Tribunal correctionnel du Limbourg, division Hasselt, 10 mai 2000
A l'occasion de 2 jugements pris par le tribunal correctionnel d'Hasselt, le 10 mai 2000, en relation avec le refus d'accès de personnes d'origine étrangère dans les dancings, celui-ci confirmait l'argumentation élaborée par ce même tribunal, le 21 novembre 1996, dans une affaire similaire. Le juge était, à l'époque, d'avis qu'il ne pouvait être question de discrimination que si un motif objectif de refus ne pouvait pas être allégué.

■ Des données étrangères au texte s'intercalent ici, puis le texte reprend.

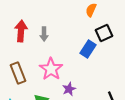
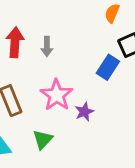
purple star: (69, 89) -> (84, 112), moved

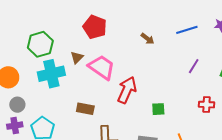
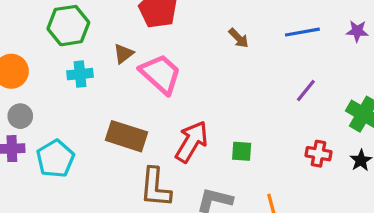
cyan cross: (51, 74) -> (80, 74), size x0.6
red arrow: (127, 90) -> (192, 142), moved
brown rectangle: (85, 109) -> (127, 136), size x1.4

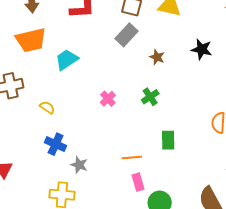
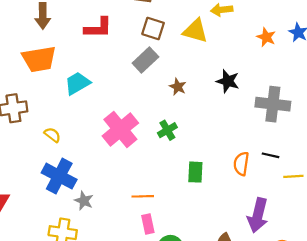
pink cross: (108, 99) -> (120, 129), size x2.0
green rectangle: (168, 140) -> (195, 172), moved
blue cross: (56, 144) -> (59, 176), size x1.4

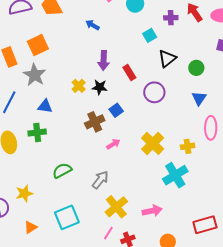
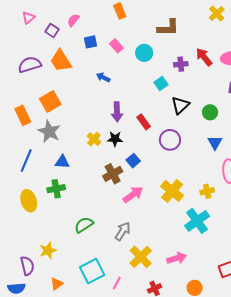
pink arrow: (113, 144) -> (133, 195), size x1.5
pink line: (108, 233) -> (117, 283), moved

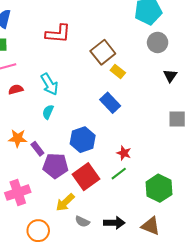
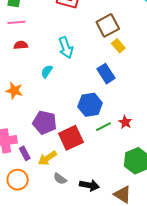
cyan arrow: (49, 84) -> (66, 47), moved
blue hexagon: (83, 140) -> (90, 105), moved
purple rectangle: (37, 149) -> (25, 153), moved
red star: (124, 153) -> (125, 122), moved
green line: (119, 174) -> (104, 127), moved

[Avertissement : les jugements et arrêts peuvent contenir un langage offensant].
Qualification juridique
Le ministère public avait poursuivi les prévenus pour:
- Commettre un acte discriminatoire en fournissant ou offrant de fournir un bien ou un service dans un lieu accessible au public (article 2 loi antiracisme 1981 – actuellement article 254 Code pénal).
Décision
Et bien que cette interprétation ait déjà été écartée par la jurisprudence des cours d'appel (cfr. C.A. Anvers, 25 avril 2000), le juge continue à estimer que l'utilisation de critères de sélection par un portier, peut effectivement conduire à des méprises ou à des erreurs, mais qu'il ne s'agit pas là de preuves d'une infraction à la loi antiraciste.
Le tribunal correctionnel a en effet rencontré le fait que la personne mise en cause, en tant que portier, effectue des contrôles préventifs aux fins de maintien de l'ordre dans un dancing et de garantir la sécurité de la clientèle. De tels motifs objectifs permettent au tribunal correctionnel de justifier de manière acceptable, un refus.
Dans tous les cas, là où une preuve faisait défaut, il y avait acquittement.